Not really. It's just that lookupᵐ? pools c is the PoolParams associated to c and contains c's RewardAddr, which is what you want. As the code is written here, it gives you the PoolParams of the pool that c is delegating to which could be any random pool.

[williamdemeo]

I see. Thanks for the explanation. Very helpful. 👍🏼

[WhatisRT]

Why did you un-hide the λ where? It just makes the PDF more confusing to people who don't know Agda.

[williamdemeo]

For some reason, the only way I could get the TeX to compile without the "missing parameter l" error was to expose the λ where here and above.
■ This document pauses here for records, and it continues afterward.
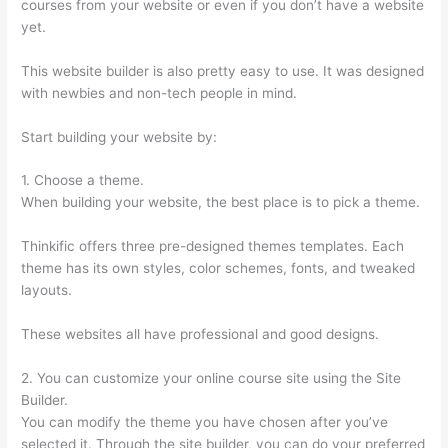
courses from your website or even if you don’t have a website
yet.
This website builder is also pretty easy to use. It was designed
with newbies and non-tech people in mind.
Start building your website by:
1. Choose a theme.
When building your website, the best place is to pick a theme.
Thinkific offers three pre-designed themes templates. Each
theme has its own styles, color schemes, fonts, and tweaked
layouts.
These websites all have professional and good designs.
2. You can customize your online course site using the Site
Builder.
You can modify the theme you have chosen after you’ve
selected it. Through the site builder, you can do your preferred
I tried many permutations of exposing and hiding various parts of the code, and the one I ended up with was the closest to what we want while still getting the pdf to compile without error.

[WhatisRT]

It's probably just this bug again: agda/agda#7290

You probably just need to indent the clauses of the λ where a bit more.

[williamdemeo]

Yes, it's exactly that bug. I tried indenting all sorts of ways, but I'll try again to get it to compile while hiding all the λ wheres and I'll also fix the bug in getPoolParams, of course.

[WhatisRT]

Those λ wheres should be hidden as well

[WhatisRT]

Sorry, this is incorrect, and the implementation is probably too (if this is what makes conformance tests pass). Also, looking at this it would make much more sense to just use the credential of the stake pool itself instead of the reward account. Why should voting & setting the default for the vote require 2 different credentials?

[lehins]

looking at this it would make much more sense to just use the credential of the stake pool itself instead of the reward account.

It is too late to change implementation. cardano-node-10.x has already been released, which means at this point any discrepancies will have to be changed in the spec, instead of implementation.

Why should voting & setting the default for the vote require 2 different credentials?

Why would Stake Pool private key be used for both managing a pool and registering a stake credential?